Assigned task: Every line below between the one holding "24 juillet 2026 10:07" and the one holding "routine beauté", inclusive, should be copied exactly, and no other line.

[Records drawn from a dataset]
-----
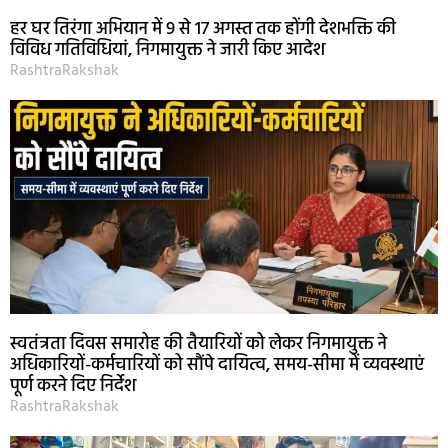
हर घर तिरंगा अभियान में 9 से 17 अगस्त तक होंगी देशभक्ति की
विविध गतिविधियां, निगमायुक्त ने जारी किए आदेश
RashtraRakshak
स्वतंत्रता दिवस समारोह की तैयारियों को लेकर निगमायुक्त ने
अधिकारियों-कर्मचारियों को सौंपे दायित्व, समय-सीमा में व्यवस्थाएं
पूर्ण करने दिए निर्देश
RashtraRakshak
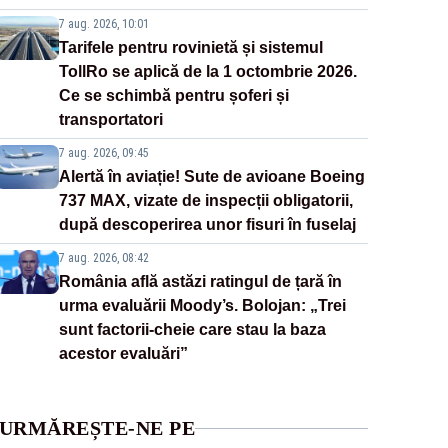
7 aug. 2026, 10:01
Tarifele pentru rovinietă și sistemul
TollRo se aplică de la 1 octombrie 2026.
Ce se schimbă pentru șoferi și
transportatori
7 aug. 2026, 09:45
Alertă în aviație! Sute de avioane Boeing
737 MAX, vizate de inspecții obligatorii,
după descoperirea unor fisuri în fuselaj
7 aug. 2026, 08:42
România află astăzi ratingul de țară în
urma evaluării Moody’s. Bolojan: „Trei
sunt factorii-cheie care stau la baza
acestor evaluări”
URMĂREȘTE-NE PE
-----
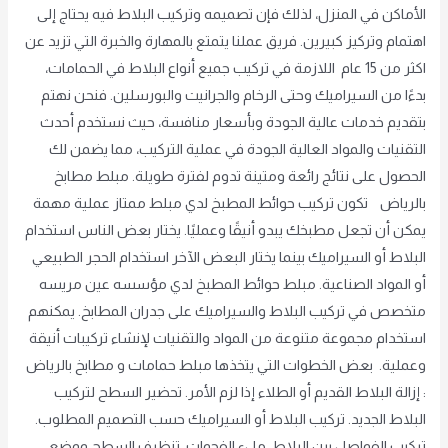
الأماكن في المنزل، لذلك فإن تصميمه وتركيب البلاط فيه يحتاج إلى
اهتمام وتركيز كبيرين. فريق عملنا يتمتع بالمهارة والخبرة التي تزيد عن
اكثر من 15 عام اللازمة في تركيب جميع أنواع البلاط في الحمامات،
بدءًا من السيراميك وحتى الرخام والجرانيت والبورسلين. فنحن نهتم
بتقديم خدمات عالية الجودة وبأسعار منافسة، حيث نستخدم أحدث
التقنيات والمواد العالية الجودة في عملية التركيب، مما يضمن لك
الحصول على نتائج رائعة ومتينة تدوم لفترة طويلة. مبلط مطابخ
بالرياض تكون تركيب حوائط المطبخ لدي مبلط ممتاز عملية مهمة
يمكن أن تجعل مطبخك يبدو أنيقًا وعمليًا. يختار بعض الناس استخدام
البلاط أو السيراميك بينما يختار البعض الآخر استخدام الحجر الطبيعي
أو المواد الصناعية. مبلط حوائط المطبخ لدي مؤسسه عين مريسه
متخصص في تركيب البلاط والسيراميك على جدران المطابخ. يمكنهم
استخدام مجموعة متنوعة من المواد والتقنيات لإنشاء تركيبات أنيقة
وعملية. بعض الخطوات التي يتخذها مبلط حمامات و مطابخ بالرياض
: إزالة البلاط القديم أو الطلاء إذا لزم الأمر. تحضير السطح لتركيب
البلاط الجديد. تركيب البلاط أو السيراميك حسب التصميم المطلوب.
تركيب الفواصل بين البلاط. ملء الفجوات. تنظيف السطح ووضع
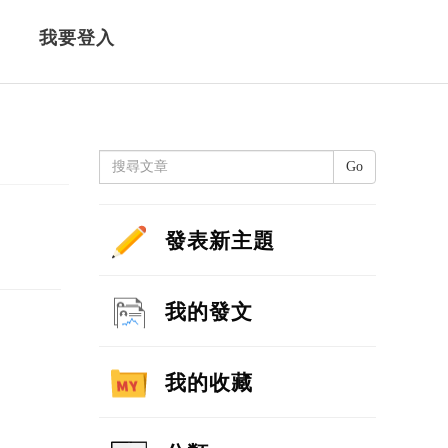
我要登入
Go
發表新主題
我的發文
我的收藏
-----
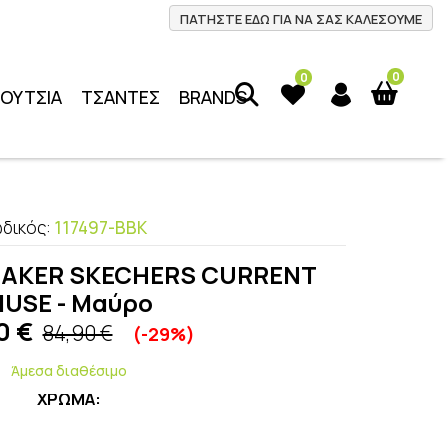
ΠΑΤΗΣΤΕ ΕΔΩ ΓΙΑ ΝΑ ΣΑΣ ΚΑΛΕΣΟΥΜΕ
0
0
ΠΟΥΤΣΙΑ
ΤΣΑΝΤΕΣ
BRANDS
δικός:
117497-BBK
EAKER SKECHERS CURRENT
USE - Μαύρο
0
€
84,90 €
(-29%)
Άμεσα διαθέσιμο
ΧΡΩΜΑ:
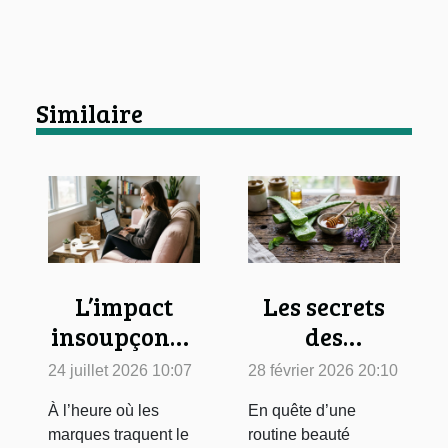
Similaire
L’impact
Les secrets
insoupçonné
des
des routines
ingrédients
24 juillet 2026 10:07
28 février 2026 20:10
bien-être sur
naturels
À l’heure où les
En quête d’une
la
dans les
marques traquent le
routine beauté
-----
Response:
24 juillet 2026 10:07
28 février 2026 20:10
bien-être sur
naturels
À l’heure où les
En quête d’une
la
dans les
marques traquent le
routine beauté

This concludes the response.